◆ Your objective
Each line of the entries below that includes "News" belongs in your answer.

◆ Data
'''

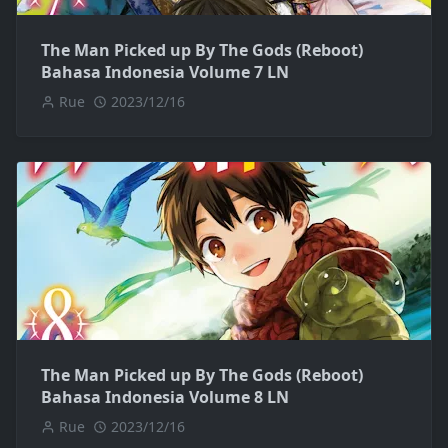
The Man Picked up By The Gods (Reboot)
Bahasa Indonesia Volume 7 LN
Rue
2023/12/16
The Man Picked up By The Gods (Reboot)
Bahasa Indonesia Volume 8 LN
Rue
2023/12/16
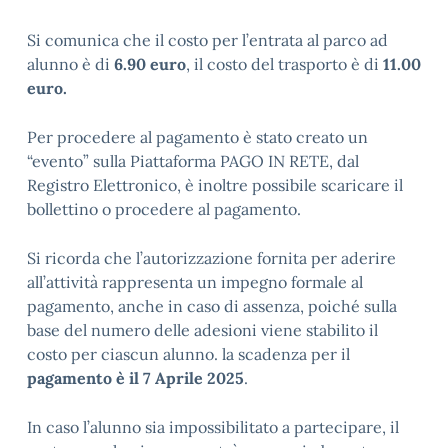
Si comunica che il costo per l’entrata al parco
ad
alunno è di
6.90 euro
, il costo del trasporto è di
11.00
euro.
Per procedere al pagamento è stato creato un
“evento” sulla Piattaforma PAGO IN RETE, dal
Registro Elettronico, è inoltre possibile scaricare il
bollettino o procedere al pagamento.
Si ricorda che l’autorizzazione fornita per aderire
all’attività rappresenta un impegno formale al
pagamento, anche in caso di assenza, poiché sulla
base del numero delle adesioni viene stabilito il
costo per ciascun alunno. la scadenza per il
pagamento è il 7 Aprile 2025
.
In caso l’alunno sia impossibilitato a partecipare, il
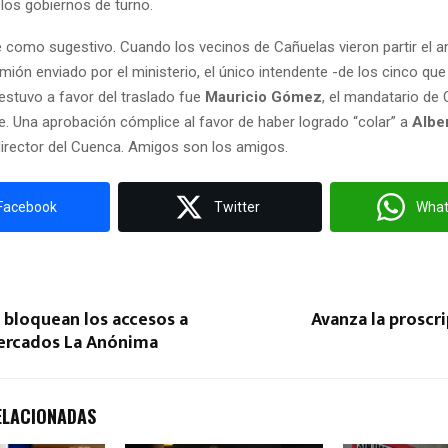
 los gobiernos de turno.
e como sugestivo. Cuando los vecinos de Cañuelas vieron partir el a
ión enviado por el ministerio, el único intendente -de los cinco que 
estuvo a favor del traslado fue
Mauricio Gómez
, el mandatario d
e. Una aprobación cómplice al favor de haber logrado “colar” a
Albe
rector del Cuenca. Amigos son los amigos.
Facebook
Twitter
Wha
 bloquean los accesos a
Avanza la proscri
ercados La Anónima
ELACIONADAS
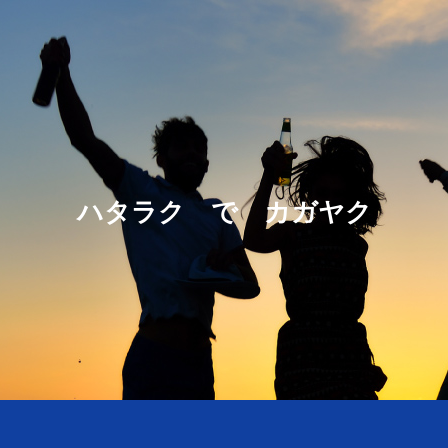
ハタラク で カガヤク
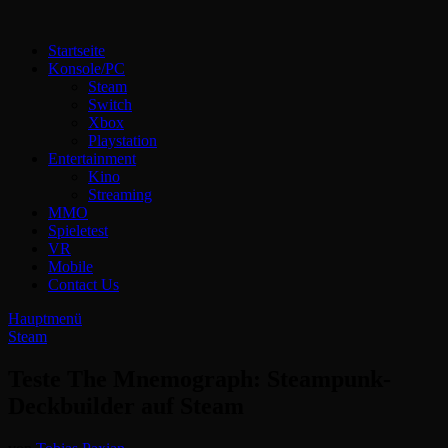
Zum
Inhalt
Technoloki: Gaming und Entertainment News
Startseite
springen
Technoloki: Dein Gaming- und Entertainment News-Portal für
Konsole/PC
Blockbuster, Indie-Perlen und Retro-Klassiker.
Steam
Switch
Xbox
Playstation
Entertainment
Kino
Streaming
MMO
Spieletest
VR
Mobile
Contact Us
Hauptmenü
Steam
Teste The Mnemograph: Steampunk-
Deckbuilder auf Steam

'''
'''

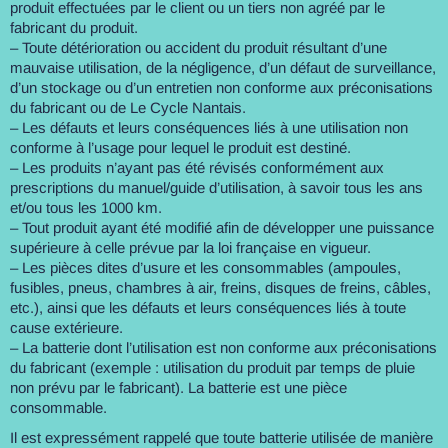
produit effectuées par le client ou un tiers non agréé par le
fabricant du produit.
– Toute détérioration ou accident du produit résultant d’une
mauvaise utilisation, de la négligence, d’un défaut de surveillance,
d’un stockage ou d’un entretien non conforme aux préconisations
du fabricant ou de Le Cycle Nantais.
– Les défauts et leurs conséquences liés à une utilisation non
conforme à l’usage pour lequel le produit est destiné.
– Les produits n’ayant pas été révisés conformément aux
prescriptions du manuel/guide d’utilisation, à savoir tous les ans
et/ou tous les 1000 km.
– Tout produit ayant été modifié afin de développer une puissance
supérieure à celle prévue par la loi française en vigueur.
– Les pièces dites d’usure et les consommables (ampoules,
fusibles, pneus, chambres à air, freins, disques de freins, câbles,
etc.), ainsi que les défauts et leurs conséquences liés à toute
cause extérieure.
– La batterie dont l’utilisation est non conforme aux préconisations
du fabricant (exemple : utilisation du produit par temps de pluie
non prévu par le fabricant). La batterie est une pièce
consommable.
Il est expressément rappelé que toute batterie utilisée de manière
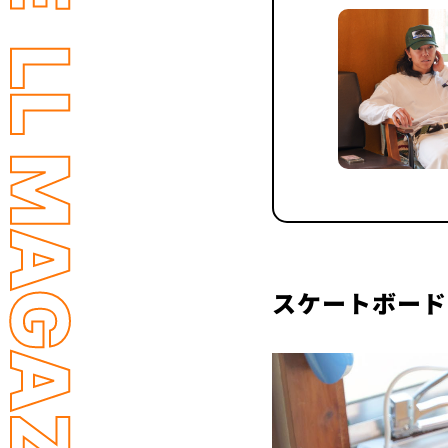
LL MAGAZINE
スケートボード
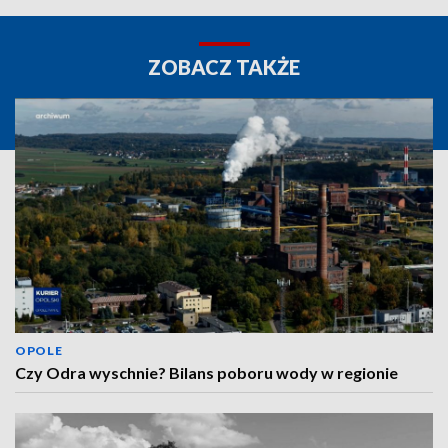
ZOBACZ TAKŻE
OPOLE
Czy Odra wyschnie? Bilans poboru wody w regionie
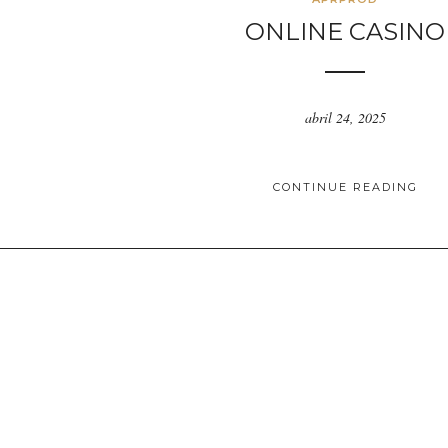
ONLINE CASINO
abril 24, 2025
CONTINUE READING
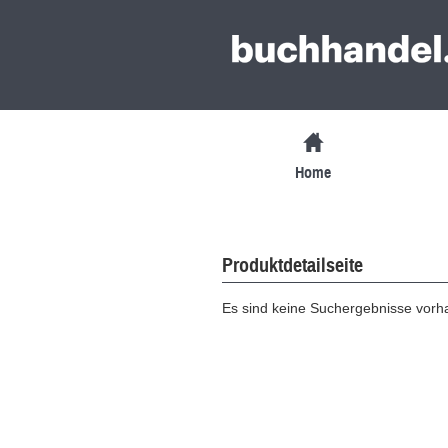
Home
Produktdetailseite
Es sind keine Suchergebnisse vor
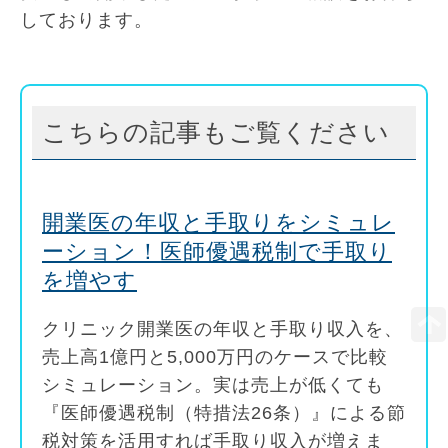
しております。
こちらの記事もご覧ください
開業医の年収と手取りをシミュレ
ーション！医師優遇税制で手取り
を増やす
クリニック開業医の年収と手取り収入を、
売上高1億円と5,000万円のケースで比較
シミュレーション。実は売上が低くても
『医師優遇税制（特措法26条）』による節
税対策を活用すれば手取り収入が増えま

'''
'''

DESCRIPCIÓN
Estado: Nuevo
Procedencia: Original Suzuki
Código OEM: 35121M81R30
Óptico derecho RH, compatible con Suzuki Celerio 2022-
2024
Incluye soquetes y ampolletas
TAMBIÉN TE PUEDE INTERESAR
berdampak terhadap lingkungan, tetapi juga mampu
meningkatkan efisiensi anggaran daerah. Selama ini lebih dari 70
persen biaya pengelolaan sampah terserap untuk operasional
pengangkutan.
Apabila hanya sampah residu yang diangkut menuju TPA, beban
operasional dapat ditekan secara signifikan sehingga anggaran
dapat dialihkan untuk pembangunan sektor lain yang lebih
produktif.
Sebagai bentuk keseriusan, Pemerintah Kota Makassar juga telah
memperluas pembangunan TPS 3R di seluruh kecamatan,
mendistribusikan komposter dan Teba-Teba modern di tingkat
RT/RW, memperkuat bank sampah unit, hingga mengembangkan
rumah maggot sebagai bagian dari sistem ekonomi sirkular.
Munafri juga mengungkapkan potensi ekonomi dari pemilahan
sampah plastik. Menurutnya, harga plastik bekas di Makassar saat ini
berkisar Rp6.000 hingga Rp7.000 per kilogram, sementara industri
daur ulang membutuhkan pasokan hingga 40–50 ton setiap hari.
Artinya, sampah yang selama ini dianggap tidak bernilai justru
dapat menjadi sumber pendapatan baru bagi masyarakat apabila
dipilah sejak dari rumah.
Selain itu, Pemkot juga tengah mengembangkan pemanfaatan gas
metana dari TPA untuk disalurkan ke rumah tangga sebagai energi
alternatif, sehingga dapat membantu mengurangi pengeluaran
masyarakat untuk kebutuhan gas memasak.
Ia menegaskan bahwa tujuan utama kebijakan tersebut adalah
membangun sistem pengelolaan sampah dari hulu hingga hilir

'''

◆ Problem solution
Technoloki: Gaming und Entertainment News
Technoloki: Dein Gaming- und Entertainment News-Portal für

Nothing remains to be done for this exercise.